» **What is being asked**
A verbatim copy of every record is needed.

Dataset entries:
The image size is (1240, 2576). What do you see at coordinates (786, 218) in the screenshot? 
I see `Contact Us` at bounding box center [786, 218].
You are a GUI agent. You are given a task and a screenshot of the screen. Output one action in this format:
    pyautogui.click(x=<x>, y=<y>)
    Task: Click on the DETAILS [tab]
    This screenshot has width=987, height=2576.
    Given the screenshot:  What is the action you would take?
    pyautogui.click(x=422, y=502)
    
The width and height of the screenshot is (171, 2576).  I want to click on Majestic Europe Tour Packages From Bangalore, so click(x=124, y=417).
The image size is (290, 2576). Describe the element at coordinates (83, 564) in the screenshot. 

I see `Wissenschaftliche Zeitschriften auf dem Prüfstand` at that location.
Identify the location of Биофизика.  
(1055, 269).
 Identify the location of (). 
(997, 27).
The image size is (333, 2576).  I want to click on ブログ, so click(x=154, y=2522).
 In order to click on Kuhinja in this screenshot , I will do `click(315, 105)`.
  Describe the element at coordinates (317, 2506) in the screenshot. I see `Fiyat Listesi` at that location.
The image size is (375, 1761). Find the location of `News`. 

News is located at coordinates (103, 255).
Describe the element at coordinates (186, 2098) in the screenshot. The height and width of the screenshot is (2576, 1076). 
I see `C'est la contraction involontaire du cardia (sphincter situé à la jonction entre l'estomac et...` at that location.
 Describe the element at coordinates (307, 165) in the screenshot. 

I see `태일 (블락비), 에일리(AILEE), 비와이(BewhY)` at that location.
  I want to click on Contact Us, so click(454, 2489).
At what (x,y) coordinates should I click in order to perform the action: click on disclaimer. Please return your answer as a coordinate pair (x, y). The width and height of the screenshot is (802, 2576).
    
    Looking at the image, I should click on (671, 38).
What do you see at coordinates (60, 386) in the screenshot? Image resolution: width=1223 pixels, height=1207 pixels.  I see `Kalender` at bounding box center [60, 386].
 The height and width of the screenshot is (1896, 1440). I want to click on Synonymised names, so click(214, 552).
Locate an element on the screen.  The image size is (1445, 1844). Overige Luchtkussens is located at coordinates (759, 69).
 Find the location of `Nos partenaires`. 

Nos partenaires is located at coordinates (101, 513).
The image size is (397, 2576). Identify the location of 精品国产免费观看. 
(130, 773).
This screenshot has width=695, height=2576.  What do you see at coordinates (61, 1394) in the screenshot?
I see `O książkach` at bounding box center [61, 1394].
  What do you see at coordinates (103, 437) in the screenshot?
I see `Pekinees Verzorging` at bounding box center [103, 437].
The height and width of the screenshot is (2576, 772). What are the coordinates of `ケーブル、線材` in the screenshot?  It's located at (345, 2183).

» **Written response**
The image size is (1240, 2576). What do you see at coordinates (786, 218) in the screenshot? 
I see `Contact Us` at bounding box center [786, 218].
You are a GUI agent. You are given a task and a screenshot of the screen. Output one action in this format:
    pyautogui.click(x=<x>, y=<y>)
    Task: Click on the DETAILS [tab]
    This screenshot has width=987, height=2576.
    Given the screenshot:  What is the action you would take?
    pyautogui.click(x=422, y=502)
    
The width and height of the screenshot is (171, 2576).  I want to click on Majestic Europe Tour Packages From Bangalore, so click(x=124, y=417).
The image size is (290, 2576). Describe the element at coordinates (83, 564) in the screenshot. 

I see `Wissenschaftliche Zeitschriften auf dem Prüfstand` at that location.
Identify the location of Биофизика.  
(1055, 269).
 Identify the location of (). 
(997, 27).
The image size is (333, 2576).  I want to click on ブログ, so click(x=154, y=2522).
 In order to click on Kuhinja in this screenshot , I will do `click(315, 105)`.
  Describe the element at coordinates (317, 2506) in the screenshot. I see `Fiyat Listesi` at that location.
The image size is (375, 1761). Find the location of `News`. 

News is located at coordinates (103, 255).
Describe the element at coordinates (186, 2098) in the screenshot. The height and width of the screenshot is (2576, 1076). 
I see `C'est la contraction involontaire du cardia (sphincter situé à la jonction entre l'estomac et...` at that location.
 Describe the element at coordinates (307, 165) in the screenshot. 

I see `태일 (블락비), 에일리(AILEE), 비와이(BewhY)` at that location.
  I want to click on Contact Us, so click(454, 2489).
At what (x,y) coordinates should I click in order to perform the action: click on disclaimer. Please return your answer as a coordinate pair (x, y). The width and height of the screenshot is (802, 2576).
    
    Looking at the image, I should click on (671, 38).
What do you see at coordinates (60, 386) in the screenshot? Image resolution: width=1223 pixels, height=1207 pixels.  I see `Kalender` at bounding box center [60, 386].
 The height and width of the screenshot is (1896, 1440). I want to click on Synonymised names, so click(214, 552).
Locate an element on the screen.  The image size is (1445, 1844). Overige Luchtkussens is located at coordinates (759, 69).
 Find the location of `Nos partenaires`. 

Nos partenaires is located at coordinates (101, 513).
The image size is (397, 2576). Identify the location of 精品国产免费观看. 
(130, 773).
This screenshot has width=695, height=2576.  What do you see at coordinates (61, 1394) in the screenshot?
I see `O książkach` at bounding box center [61, 1394].
  What do you see at coordinates (103, 437) in the screenshot?
I see `Pekinees Verzorging` at bounding box center [103, 437].
The height and width of the screenshot is (2576, 772). What are the coordinates of `ケーブル、線材` in the screenshot?  It's located at (345, 2183).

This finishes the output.